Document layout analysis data
◇ ◇ ◇ ◇

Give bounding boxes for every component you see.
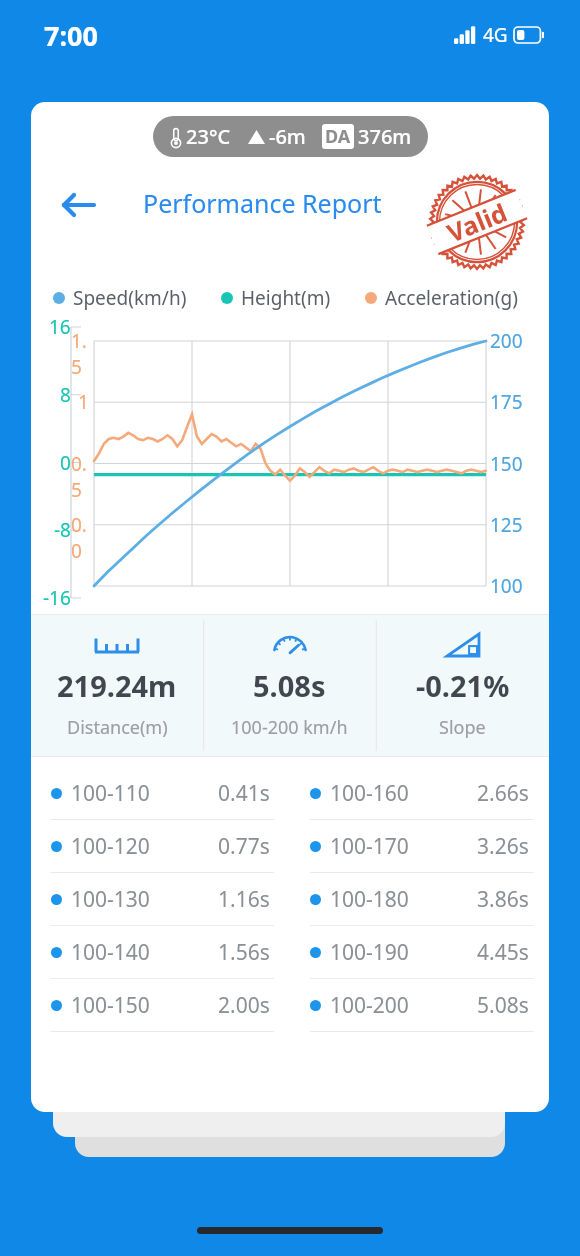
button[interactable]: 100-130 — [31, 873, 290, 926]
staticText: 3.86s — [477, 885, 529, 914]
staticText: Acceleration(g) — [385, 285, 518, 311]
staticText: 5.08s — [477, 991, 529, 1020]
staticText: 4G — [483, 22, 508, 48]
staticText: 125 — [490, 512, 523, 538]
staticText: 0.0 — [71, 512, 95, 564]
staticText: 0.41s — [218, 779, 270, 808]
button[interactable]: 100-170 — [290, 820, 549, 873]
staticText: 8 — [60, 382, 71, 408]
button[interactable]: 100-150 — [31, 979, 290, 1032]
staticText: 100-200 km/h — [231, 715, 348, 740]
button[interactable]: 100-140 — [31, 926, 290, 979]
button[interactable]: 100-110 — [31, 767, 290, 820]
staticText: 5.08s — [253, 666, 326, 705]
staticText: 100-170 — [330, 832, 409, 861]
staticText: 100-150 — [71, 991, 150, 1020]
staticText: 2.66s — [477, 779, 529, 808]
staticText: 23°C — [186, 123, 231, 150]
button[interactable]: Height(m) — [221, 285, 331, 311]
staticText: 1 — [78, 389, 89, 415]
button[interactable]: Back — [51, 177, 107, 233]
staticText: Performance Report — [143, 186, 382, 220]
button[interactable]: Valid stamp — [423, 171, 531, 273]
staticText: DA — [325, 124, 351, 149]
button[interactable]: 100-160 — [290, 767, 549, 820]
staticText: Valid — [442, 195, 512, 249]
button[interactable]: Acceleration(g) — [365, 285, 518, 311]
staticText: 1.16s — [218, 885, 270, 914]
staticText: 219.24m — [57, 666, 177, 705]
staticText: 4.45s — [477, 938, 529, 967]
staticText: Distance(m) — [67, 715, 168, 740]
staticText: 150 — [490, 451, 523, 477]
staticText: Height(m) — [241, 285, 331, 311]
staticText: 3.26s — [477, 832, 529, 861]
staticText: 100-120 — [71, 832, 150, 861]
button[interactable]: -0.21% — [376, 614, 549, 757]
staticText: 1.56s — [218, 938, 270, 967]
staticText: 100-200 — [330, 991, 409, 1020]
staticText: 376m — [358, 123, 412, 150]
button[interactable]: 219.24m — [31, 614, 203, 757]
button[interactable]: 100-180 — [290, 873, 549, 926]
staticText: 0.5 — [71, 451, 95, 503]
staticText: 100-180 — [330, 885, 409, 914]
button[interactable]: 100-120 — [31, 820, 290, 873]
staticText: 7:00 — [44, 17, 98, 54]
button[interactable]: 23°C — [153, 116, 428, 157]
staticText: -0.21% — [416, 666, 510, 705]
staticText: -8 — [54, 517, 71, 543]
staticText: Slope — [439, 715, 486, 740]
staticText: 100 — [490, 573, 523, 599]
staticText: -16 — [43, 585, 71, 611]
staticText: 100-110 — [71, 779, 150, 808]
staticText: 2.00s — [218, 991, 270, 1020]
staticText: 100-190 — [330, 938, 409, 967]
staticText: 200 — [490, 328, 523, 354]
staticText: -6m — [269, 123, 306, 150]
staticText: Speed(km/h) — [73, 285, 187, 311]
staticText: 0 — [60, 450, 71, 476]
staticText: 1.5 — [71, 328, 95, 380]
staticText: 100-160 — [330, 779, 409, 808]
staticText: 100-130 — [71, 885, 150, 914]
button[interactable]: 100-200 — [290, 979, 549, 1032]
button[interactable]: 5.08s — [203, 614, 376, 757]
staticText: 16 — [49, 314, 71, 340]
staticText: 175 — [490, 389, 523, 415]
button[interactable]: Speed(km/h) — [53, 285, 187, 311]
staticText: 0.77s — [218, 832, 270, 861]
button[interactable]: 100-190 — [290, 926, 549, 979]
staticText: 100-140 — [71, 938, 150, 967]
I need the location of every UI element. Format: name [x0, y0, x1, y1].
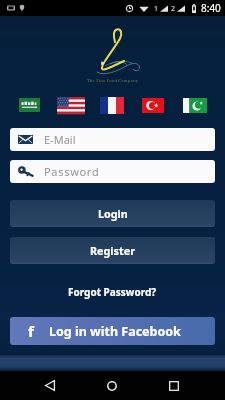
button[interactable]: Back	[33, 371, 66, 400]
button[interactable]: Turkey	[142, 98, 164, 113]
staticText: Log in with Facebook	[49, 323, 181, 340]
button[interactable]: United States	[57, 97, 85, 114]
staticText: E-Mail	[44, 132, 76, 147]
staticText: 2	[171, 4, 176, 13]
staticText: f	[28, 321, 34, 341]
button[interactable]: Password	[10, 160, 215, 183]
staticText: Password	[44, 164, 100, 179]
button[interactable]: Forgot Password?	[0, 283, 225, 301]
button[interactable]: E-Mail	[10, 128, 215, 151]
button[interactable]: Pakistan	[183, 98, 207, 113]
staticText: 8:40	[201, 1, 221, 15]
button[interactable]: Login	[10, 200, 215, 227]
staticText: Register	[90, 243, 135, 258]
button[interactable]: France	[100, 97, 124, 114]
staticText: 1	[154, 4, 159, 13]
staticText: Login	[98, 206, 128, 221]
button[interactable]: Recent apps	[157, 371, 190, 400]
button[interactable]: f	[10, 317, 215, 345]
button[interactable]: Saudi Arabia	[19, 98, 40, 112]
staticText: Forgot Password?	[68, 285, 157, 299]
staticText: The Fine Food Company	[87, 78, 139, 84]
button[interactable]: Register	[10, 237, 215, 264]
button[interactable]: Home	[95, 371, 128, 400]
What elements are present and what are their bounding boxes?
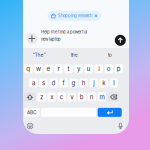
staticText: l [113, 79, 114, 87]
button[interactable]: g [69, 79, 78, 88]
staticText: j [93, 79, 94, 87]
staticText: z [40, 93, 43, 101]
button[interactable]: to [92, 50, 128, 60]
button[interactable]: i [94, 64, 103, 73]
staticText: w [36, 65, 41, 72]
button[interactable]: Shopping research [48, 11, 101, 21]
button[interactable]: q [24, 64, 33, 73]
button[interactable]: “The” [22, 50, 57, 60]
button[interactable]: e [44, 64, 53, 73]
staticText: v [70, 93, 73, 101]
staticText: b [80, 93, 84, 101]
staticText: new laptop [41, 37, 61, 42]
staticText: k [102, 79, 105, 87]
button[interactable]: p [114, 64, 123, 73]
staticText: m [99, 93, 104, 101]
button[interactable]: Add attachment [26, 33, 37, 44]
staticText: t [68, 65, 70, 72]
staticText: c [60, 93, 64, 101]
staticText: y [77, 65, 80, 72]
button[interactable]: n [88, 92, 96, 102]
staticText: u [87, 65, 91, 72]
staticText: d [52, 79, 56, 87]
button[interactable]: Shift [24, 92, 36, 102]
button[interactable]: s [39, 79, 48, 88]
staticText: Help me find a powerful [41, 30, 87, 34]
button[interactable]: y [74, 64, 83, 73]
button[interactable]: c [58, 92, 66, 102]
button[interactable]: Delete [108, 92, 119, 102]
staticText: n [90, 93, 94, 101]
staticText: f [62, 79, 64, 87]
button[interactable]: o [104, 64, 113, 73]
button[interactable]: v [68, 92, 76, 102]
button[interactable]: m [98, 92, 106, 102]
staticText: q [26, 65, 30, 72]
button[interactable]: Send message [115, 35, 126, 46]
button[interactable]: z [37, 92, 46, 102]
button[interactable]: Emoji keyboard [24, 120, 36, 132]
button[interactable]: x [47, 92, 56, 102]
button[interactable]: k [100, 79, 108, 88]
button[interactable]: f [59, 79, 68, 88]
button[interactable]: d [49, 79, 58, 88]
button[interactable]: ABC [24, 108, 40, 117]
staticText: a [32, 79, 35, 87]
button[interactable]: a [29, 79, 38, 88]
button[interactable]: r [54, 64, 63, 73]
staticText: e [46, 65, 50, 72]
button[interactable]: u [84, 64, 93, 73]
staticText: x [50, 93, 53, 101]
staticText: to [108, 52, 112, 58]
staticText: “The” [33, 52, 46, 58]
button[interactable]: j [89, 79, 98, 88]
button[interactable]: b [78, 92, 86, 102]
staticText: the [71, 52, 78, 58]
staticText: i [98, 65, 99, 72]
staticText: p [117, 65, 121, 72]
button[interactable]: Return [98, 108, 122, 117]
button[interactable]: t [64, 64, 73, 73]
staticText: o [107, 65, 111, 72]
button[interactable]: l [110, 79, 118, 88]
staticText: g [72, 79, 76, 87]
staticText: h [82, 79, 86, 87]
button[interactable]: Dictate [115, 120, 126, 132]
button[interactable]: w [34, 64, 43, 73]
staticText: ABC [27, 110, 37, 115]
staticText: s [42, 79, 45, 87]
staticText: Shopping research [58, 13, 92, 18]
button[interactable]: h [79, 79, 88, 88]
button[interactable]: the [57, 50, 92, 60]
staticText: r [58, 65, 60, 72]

◇ ◇ ◇ ◇

Within the data above, filter for lines containing the word "Valid" and copy each one.

▸ **Answer section**:
button[interactable]: Valid stamp — [423, 171, 531, 273]
staticText: Valid — [442, 195, 512, 249]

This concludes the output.